Ein Abriß, so lang wie der Einsatz

Im bayerischen Kahl wird ein Siedewasserreaktor abgerissen, der als Versuchsatomkraftwerk gut 20 Jahre am Netz war. Die Ingenieure sammeln Erfahrungen mit radioaktivem Schrott, die bald von Nutzen sein könnten  ■ Aus Kahl Michael Franken

„Keine Kontamination“, sagt die metallisch klingende Frauenstimme und, nach einem Summton: „Verlassen Sie die Meßzone.“ Horst Kalwa kommt aus der silbernen Metallbox und grinst: „Reine Routine.“ Nach jeder Schicht müssen die Kraftwerker in die knapp zwei Meter hohe Röhre treten, die Füße an Sensoren heranrücken, die Arme seitlich hoch legen und die Strahlung in ihrem Körper messen lassen.

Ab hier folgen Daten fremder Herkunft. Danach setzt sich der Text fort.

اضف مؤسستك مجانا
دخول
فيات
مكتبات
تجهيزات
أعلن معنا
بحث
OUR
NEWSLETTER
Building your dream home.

Seit 14 Jahren produziert das Versuchsatomkraftwerk Kahl (VAK) keinen Strom mehr, seit zehn Jahren arbeiten Kalwa und seine Kollegen an der Demontage des Meilers. Es ist ein Atomkraftwerksabriß im Kleinformat. Die volle Leistung des Kahler Reaktors betrug 16 Megawatt. Zum Vergleich: Das Atomkraftwerk Würgassen an der Weser, das im Mai 1995 stillgelegt wurde und nach Angaben des Betreibers PreussenElektra bis 2010 demontiert sein soll, hatte eine Leistung von 670 Megawatt.

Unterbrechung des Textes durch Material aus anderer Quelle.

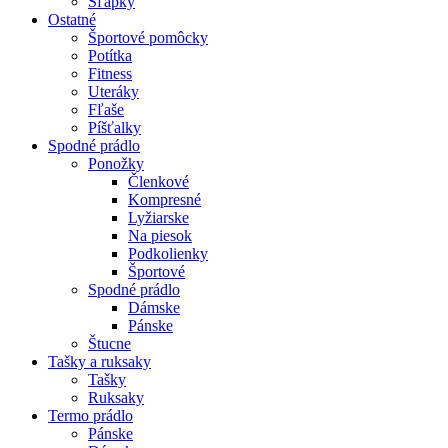
Šľapky
Ostatné
Športové pomôcky
Potítka
Fitness
Uteráky
Fľaše
Píšťalky
Spodné prádlo
Ponožky
Členkové
Kompresné
Lyžiarske
Na piesok
Podkolienky
Športové
Spodné prádlo
Dámske
Pánske
Štucne
Tašky a ruksaky
Tašky
Ruksaky
Termo prádlo
Pánske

Horst Kalwa kennt den Kahler Siedewasserreaktor wie kein zweiter. Der 46jährige Maschinenbauingenieur gehört seit 1977 zur Stammbelegschaft. Als jüngster Schichtleiter überwachte er anfangs die komplizierten Steuerungsprozesse und war für die technische Überprüfung der Anlage zuständig. Nachdem das Kraftwerk 1985 abgeschaltet worden war, wurde unter seiner Regie als Cheftechniker die Demontage eingeleitet, und, „wenn alles nach Plan läuft, wird hier im Jahr 2005 nur noch eine Wiese zu sehen sein“.

Den Übergang vom normalen Betrieb in die Stillegungsphase hat Kalwa als eine „merkwürdige“ Zeit in Erinnerung: „Nach jahrelanger Aufbauarbeit mußten wir uns darauf einstellen, genau so lange unsere Stromfabrik wieder abzureißen.“ Inzwischen sieht er die Sache nüchtern, aus der Sicht eines Ingenieurs eben, der die Aufgabe hat, hochradioaktive Teile auseinanderzunehmen und für die Endlagerung vorzubereiten. Darin dürften sich die Kahler Kraftwerker als Pioniere fühlen, meint Kalwa und läßt seinen Stolz durchblicken auf den aus seiner Sicht bisher einwandfreien Rückbau des ersten deutschen Atommeilers.

Er öffnet die Tür, die aus dem alten, noch teilweise intakten Kontrollraum hinausführt. Den Weg zum ehemaligen Maschinenhaus findet Kalwa längst mit geschlossenen Augen. Vorbei an dicken Stahltüren klettert er eine graulackierte Eisenleiter hoch und zeigt von oben auf einen knapp neun Meter hohen Metallzylinder, der fast bis an die Decke des Maschinenhauses reicht: „Das ist er.“ Es handelt sich um das im Maßstab eins zu eins nachgebaute Modell des Reaktordruckbehälters. Eine halbe Million Mark hat der Nachbau gekostet, an dem Kalwa und seine Leute unter „kalten“ Bedingungen ihren schwierigsten Job proben: die Zerlegung des Originalreaktordruckbehälters, in dem sich die Brennelemente befunden haben und der hochradioaktiv verseucht ist. Das „heiße“ Original steht drüben im Reaktorgebäude.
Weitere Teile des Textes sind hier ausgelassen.